Chapter 01: AI Changes Two Things at Once

Incident Hook

A fast “AI-assisted” hotfix bundles two unrelated changes in one push:

a backend image tag bump for develop
an ingress manifest change intended for staging

The pull request looks harmless because each diff is small. The incident begins because the change boundary is not. Routing breaks while backend behavior changes at the same time, and the team loses a clean rollback path before the investigation even starts.

Observed Symptoms

What the team sees first:

frontend requests start returning 502 Bad Gateway
a backend rollout is still in progress in develop
the pull request contains both an image change and an ingress edit

At this point the system does not tell you which change is guilty. It only tells you that two unrelated layers are now noisy at the same time.

Confusion Phase

The incident now has two plausible stories:

the new backend image introduced a real regression
the ingress change sent traffic to the wrong place

That ambiguity is the real failure pattern. Rollback is no longer obvious because the team has to investigate both paths before touching production again.
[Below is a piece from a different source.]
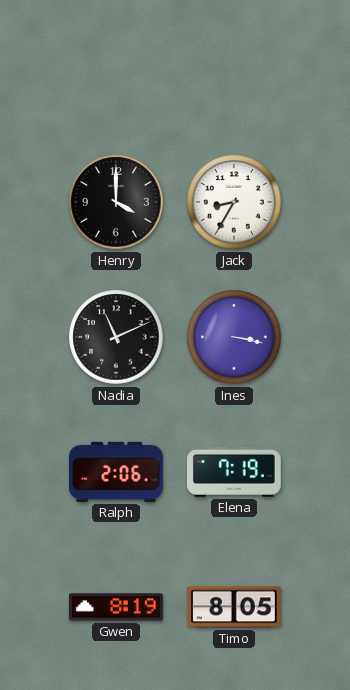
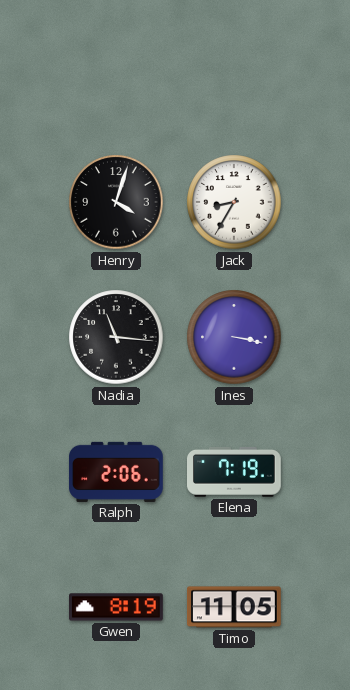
Henry: 4:00 -> 4:03
Nadia: 11:11 -> 11:16
Timo: 8:05 -> 11:05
What AI Would Propose (Brave Junior)

“Update image and ingress together to save one pipeline run.”
“Apply quickly to unblock the demo.”
“Skip context checks; it is just develop.”

Why it sounds reasonable:

fewer PRs
faster merge
faster “visible progress”

Why This Is Dangerous

Missing context: target cluster/namespace is often assumed, not verified.
Hidden coupling: app rollout + ingress mutation creates correlated failure modes.
Production risk pattern: the same behavior scales into high-blast-radius incidents.

Investigation

The first job is not to guess. It is to separate routing evidence from application evidence.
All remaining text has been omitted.